A : Comment tu as composé les autres titres de l’albums ?
YA : Alors ce que j’ai fait sur cet album, car je manquais vraiment d’inspiration, c’est que j’ai eu l’idée de prendre le problème à l’envers : c’est à dire d’aller en studio, d’enregistrer les parties batteries, et en extraire certaines parties. Je suis donc revenu dans mon studio avec des bouts de batteries qui pourraient éventuellement finir sur l’album, et j’ai composé à partir de ces batteries. Le schéma de l’album était quasi fait, en fait, car j’avais 8/9 titres de 3/4 minutes chacun, juste avec l’accompagnement et quelque fois des breaks. D’habitude tu composes à la guitare ou au piano et la partie rythmique c’est ce qui vient au dernier moment. Mais la non ! C’est un procédé qui est beaucoup utilisé dans la techno, dans l’électro, et ça a très bien fonctionné car j’ai retrouvé l’inspiration avec ça..
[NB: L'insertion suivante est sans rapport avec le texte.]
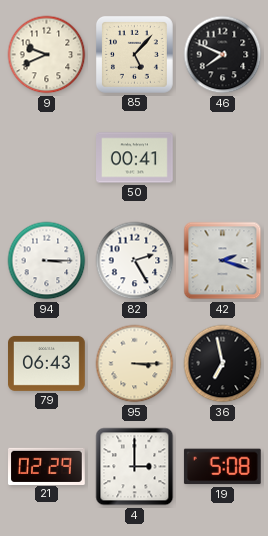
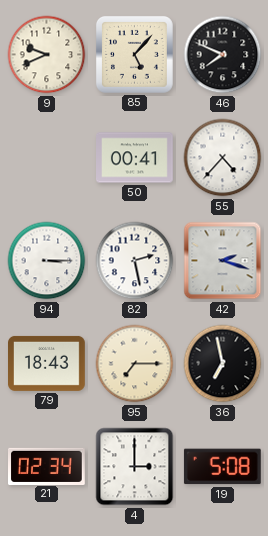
55: none -> 4:37
82: 2:25 -> 2:28
79: 06:43 -> 18:43
95: 3:15 -> 7:15
21: 02:29 -> 02:34
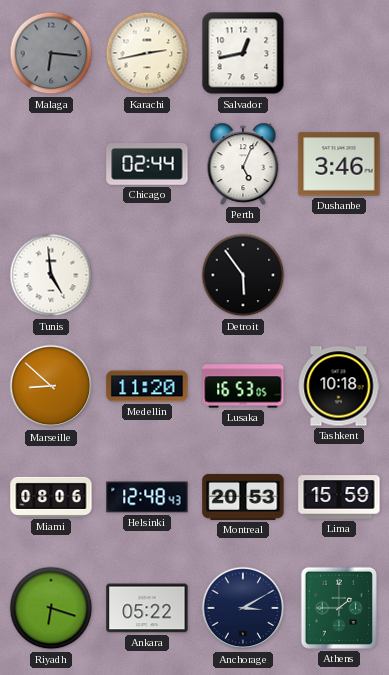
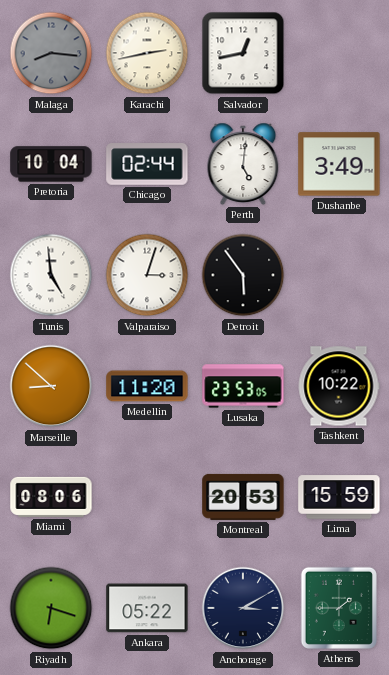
Malaga: 6:16 -> 8:16
Pretoria: none -> 10:04
Perth: 5:04 -> 5:01
Dushanbe: 3:46 -> 3:49
Valparaiso: none -> 3:03
Lusaka: 16:53 -> 23:53
Tashkent: 10:18 -> 10:22
Helsinki: 12:48 -> none
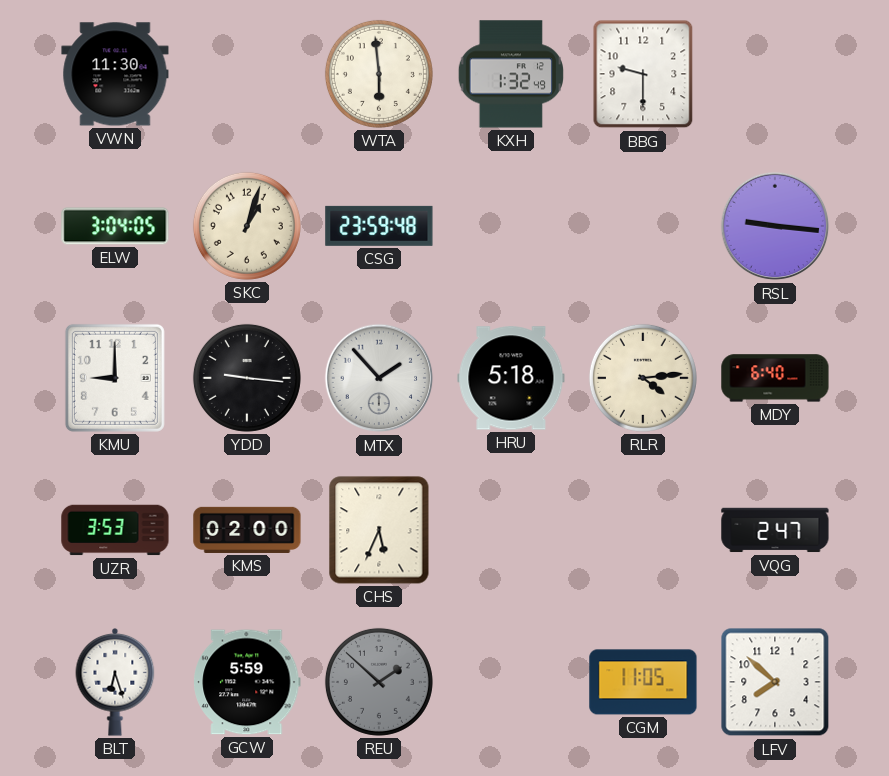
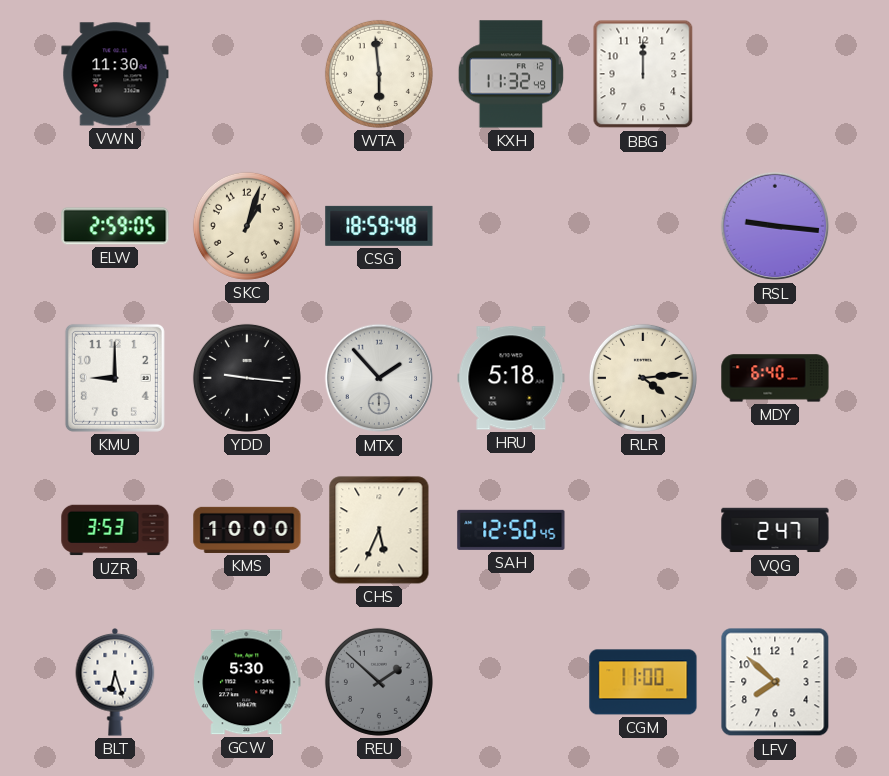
KXH: 1:32 -> 11:32
BBG: 9:30 -> 12:00
ELW: 3:04 -> 2:59
CSG: 23:59 -> 18:59
KMS: 02:00 -> 10:00
SAH: none -> 12:50
GCW: 5:59 -> 5:30
CGM: 11:05 -> 11:00
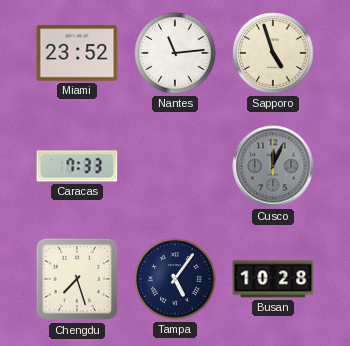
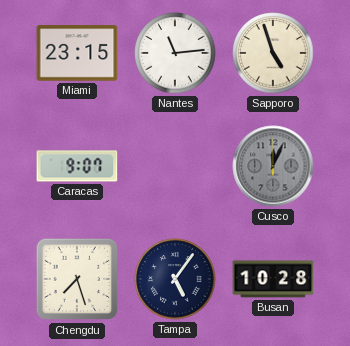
Miami: 23:52 -> 23:15
Caracas: 7:33 -> 9:07
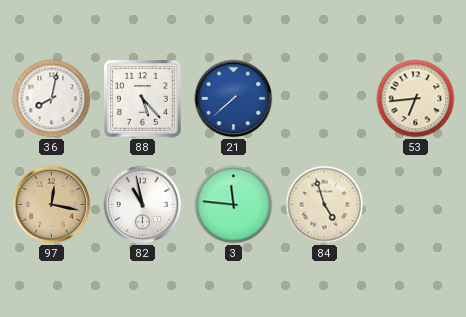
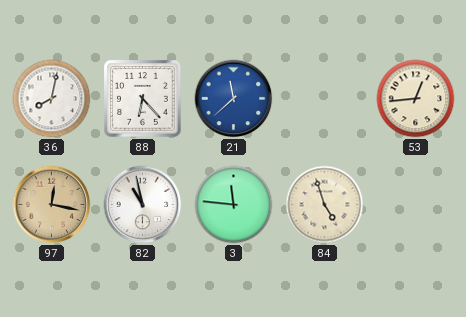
88: 5:23 -> 6:23
21: 7:38 -> 11:38
53: 6:44 -> 12:44
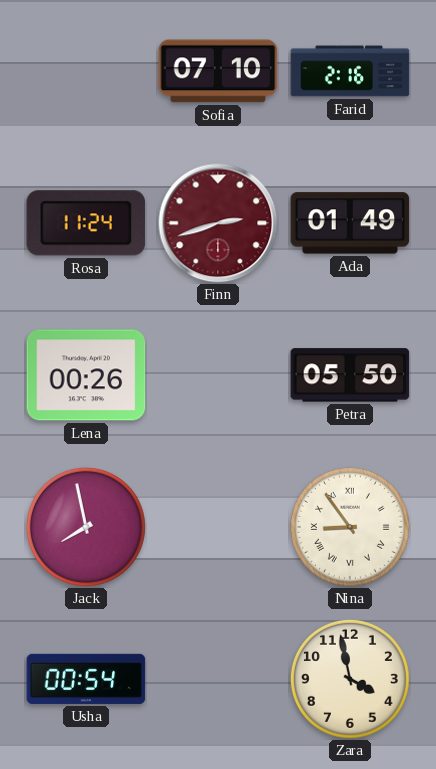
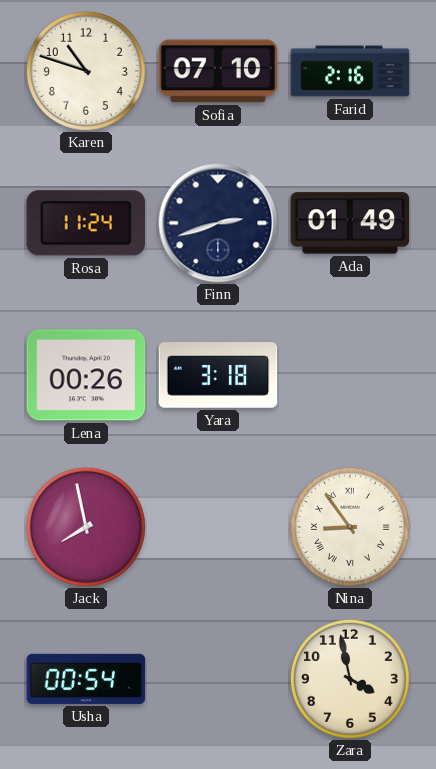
Karen: none -> 10:48
Finn dial: burgundy -> navy
Yara: none -> 3:18
Petra: 05:50 -> none
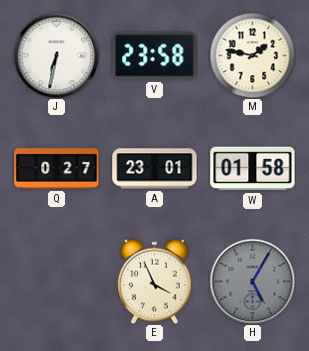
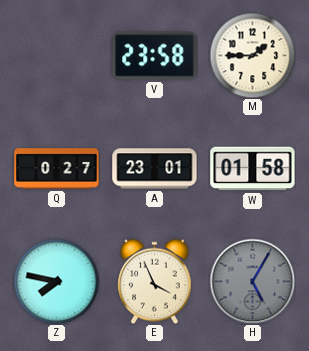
J: 6:32 -> none
M: 1:47 -> 1:45
Z: none -> 7:47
A : Est ce que ton inspiration vient d’idées ou d’images ?
YA : Non pas du tout, ça vient vraiment comme ça , d’un riff. Un groove t’apporte toujours une idée harmonique ou mélodique, et c’est le principe même des Jams. Le batteur lance un rythme, souvent le bassiste commence, et toi par rapport à ça tu lances quelque chose et au fur et à mesure le reste vient. Là c’est un peu pareil, sauf que c’est un bœuf tout seul (rires) … En tout cas ça a été un super remède pour que la créativité revienne..

A : Pourquoi fais-tu essentiellement de la musique instrumentale ?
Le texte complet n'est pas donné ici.